Tag Archives: Glasgow

RSNO/Sondergard

RSNO Centre, Glasgow

Let us hope that the RSNO is re-energised by the move into the larger space of Glasgow Royal Concert Hall and the opportunity to perform with larger forces in its recently-announced new digital season, because there is a slight sense of fatigue in this final concert of the current one.

That is no fault of guest soloist Nicky Spence, who brings expressive commitment and an enthusiastic musicality to Britten’s Les Illuminations. These nine Rimbaud settings may have been written for, and dedicated to, a soprano, Sophie Wyss, but that was surely as much because of the restrictions of the time (1940) and the emotions behind both the verse and Britten’s music sound more powerful in the tenor voice. The specific dedication of the seventh of them, the bold and assertive Being Beauteous, to Peter Pears, meant that the composer himself was being neither coy nor particularly careful.

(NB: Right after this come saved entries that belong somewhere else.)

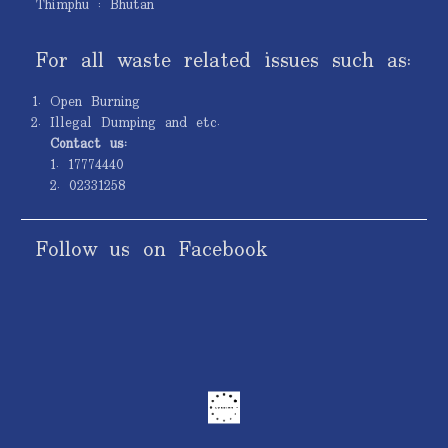
Thimphu : Bhutan
For all waste related issues such as:
Open Burning
Illegal Dumping and etc.
Contact us:
1. 17774440
2. 02331258
Follow us on Facebook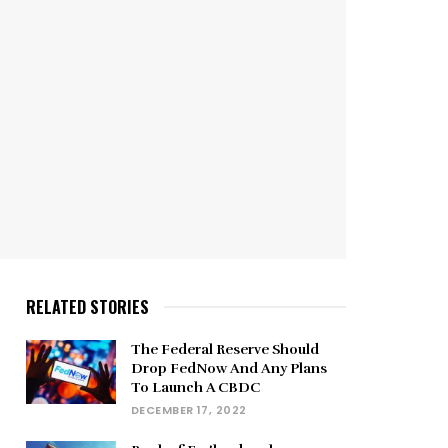
RELATED STORIES
The Federal Reserve Should
Drop FedNow And Any Plans
To Launch A CBDC
DECEMBER 17, 2022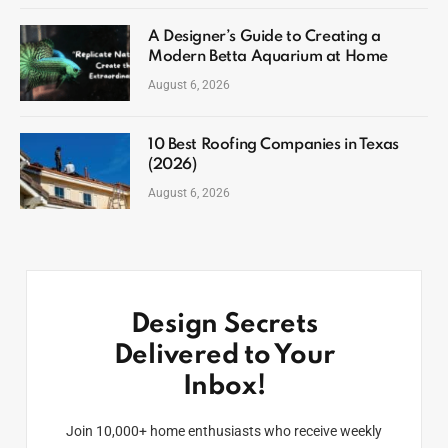
A Designer’s Guide to Creating a
Modern Betta Aquarium at Home
August 6, 2026
10 Best Roofing Companies in Texas
(2026)
August 6, 2026
Design Secrets
Delivered to Your
Inbox!
Join 10,000+ home enthusiasts who receive weekly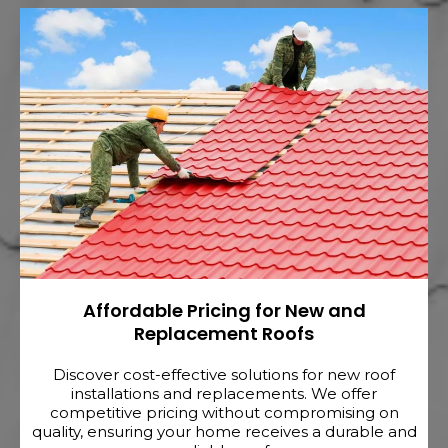
Affordable Pricing for New and
Replacement Roofs
Discover cost-effective solutions for new roof
installations and replacements. We offer
competitive pricing without compromising on
quality, ensuring your home receives a durable and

The Scottish Ensemble made a go-to recording of the work with Toby Spence (no relation) and there is a coherence to that group’s string sound – with all the percussive effects and imitation of other instruments in this score – that is often missing here. The current necessity for social distancing might be some explanation for that, except that string players in general, and RSNO ones in particular, have noted some benefit in sitting at individual desks.

The Britten is preceded by George Walker’s roughly contemporary Lyric for Strings. While there is no argument that the compositions of the first African American to be awarded a Pulitzer Prize are ripe for rediscovery, his reputation might be better enhanced by tackling meatier fare than this early imitation of Barber’s Adagio, lovely though it is.

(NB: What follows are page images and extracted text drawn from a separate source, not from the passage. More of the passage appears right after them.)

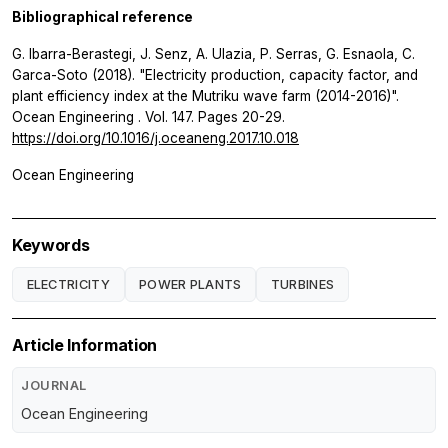
Bibliographical reference
G. Ibarra-Berastegi, J. Senz, A. Ulazia, P. Serras, G. Esnaola, C.
Garca-Soto (2018). "Electricity production, capacity factor, and
plant efficiency index at the Mutriku wave farm (2014-2016)".
Ocean Engineering
. Vol. 147. Pages 20-29.
https://doi.org/10.1016/j.oceaneng.2017.10.018
Ocean Engineering
Keywords
ELECTRICITY
POWER PLANTS
TURBINES
Article Information
JOURNAL
Ocean Engineering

Thomas Sondergard’s Beethoven Five, which concluded the programme, is neither fish nor fowl – but then a hybrid of historically-informed practice and contemporary brio is what most orchestras and conductors aim for with the work these days. So we have natural trumpets and modern horns, and string playing that is brisk but not quite crisp enough in the first movement.

The conductor may be keeping his powder dry, but there is also an odd imbalance in the sound – uncharacteristic of engineer Phil Hobbs – which continues in the Andante, with the wind soloists, although all on fine form, rather too far up in the mix.

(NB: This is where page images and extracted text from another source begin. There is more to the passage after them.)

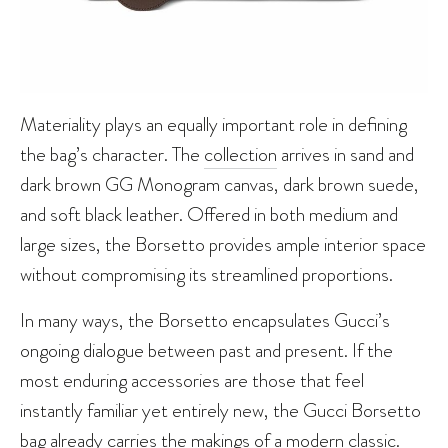
Materiality plays an equally important role in defining
the bag’s character. The
collection
arrives in sand and
dark brown GG Monogram canvas, dark brown suede,
and soft black leather. Offered in both medium and
large sizes, the Borsetto provides ample interior space
without compromising its streamlined proportions.
In many ways, the Borsetto encapsulates Gucci’s
ongoing dialogue between past and present. If the
most enduring accessories are those that feel
instantly familiar yet entirely new, the Gucci Borsetto
bag already carries the makings of a modern classic.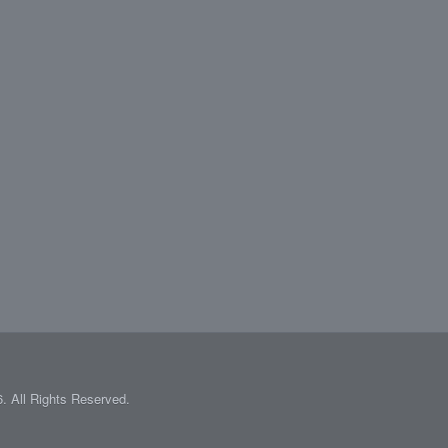
 All Rights Reserved.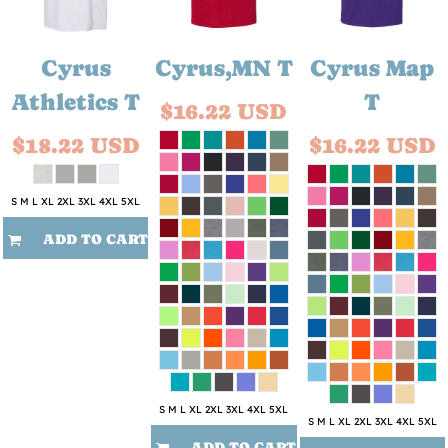
Cyrus
Cyrus,MN T
Cyrus Map
Athletics T
T
$16.22
USD
$18.22
USD
$16.22
USD
S M L XL 2XL 3XL 4XL 5XL
ADD TO CART
S M L XL 2XL 3XL 4XL 5XL
S M L XL 2XL 3XL 4XL 5XL
ADD TO CART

When more muscle comes into the performance in the Finale, that difficulty disappears, as does the lack of rhythmic rigour. The sprint to the tape, at least, whets the appetite for the orchestra’s return in April.

Keith Bruce

Scottish Ensemble/Cargill

Cottiers Theatre, Glasgow

Scottish Ensemble artistic director Jonathan Morton is both an original and inspired creator of programmes and a great collaborator, and his group chooses its performance venues with great care. All of those attributes are in evidence in its first streamed film event for the Coronavirus era, and the Ensemble’s first performance since March.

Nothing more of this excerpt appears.